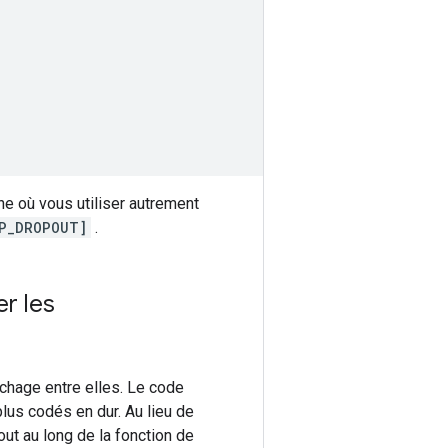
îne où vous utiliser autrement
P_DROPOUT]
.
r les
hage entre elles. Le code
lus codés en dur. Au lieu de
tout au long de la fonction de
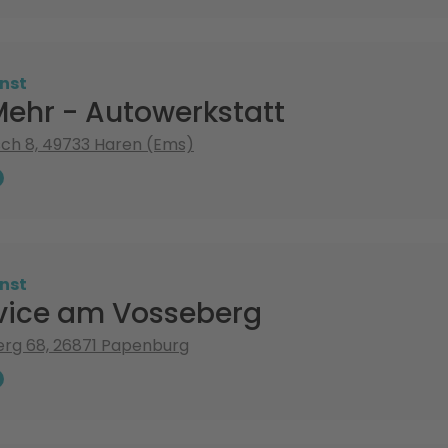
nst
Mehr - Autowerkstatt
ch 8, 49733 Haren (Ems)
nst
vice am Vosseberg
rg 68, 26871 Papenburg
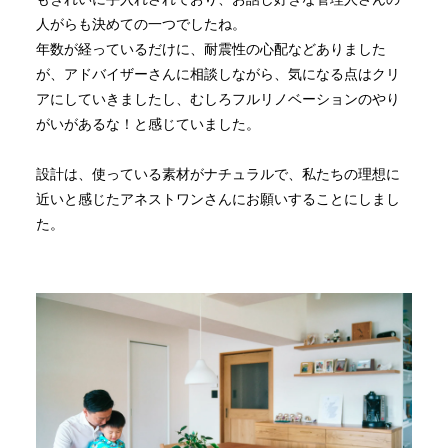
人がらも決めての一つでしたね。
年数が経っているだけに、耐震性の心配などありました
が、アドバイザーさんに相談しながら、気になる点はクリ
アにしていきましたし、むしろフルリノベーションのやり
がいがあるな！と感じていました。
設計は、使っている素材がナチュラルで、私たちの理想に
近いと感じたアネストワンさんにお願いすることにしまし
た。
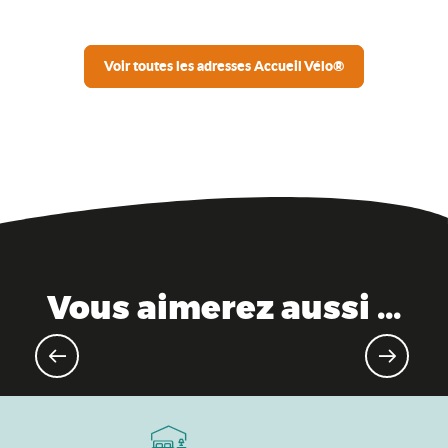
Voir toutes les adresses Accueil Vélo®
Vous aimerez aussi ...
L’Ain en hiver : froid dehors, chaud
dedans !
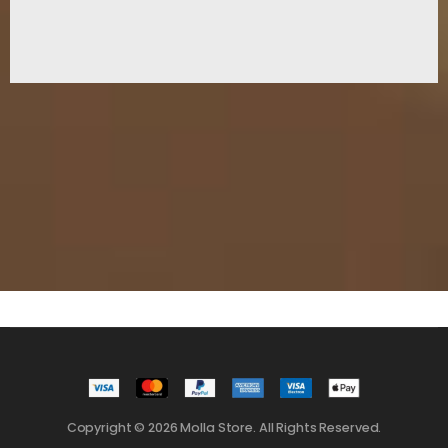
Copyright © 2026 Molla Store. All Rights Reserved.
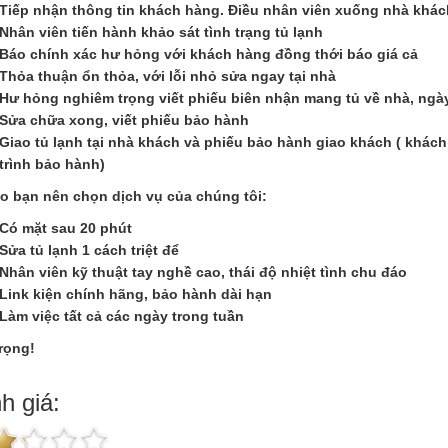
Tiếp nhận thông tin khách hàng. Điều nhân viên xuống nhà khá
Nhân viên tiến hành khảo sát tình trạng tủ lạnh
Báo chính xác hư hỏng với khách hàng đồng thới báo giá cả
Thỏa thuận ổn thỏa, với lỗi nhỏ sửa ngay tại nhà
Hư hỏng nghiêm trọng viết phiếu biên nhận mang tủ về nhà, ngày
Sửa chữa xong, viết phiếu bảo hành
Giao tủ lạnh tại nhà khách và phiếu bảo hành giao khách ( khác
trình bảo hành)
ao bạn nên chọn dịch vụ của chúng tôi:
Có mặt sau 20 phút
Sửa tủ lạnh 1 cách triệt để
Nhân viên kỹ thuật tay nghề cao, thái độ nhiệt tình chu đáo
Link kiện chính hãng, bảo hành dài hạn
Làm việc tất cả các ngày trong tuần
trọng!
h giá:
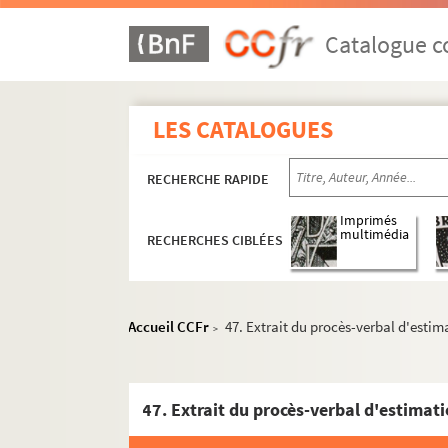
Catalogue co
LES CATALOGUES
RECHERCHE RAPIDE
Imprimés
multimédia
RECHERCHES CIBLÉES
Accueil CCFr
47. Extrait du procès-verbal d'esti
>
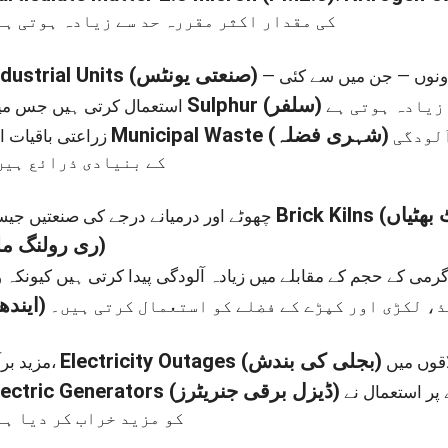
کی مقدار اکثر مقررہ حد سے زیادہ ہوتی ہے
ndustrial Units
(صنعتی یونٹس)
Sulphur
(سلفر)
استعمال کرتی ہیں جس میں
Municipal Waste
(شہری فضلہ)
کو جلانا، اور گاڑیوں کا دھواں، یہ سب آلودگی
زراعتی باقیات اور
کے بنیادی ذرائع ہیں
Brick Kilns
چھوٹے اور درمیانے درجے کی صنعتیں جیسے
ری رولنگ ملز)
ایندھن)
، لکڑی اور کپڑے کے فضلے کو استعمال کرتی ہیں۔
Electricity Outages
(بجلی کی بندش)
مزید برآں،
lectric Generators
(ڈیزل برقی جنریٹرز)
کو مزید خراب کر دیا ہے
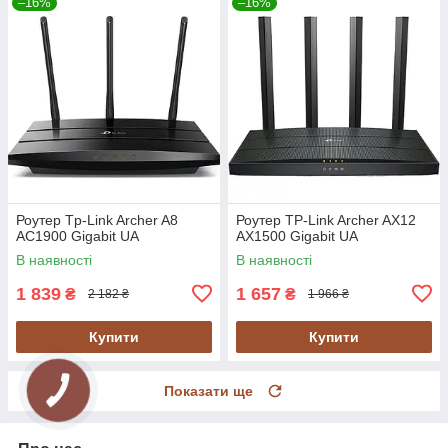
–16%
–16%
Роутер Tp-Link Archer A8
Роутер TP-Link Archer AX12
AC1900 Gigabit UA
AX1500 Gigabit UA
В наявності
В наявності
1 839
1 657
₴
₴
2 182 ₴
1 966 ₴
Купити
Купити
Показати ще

## Action item
The answer must consist of each line in the entries above that includes "استعمال".

## Written solution
استعمال کرتی ہیں جس میں
، لکڑی اور کپڑے کے فضلے کو استعمال کرتی ہیں۔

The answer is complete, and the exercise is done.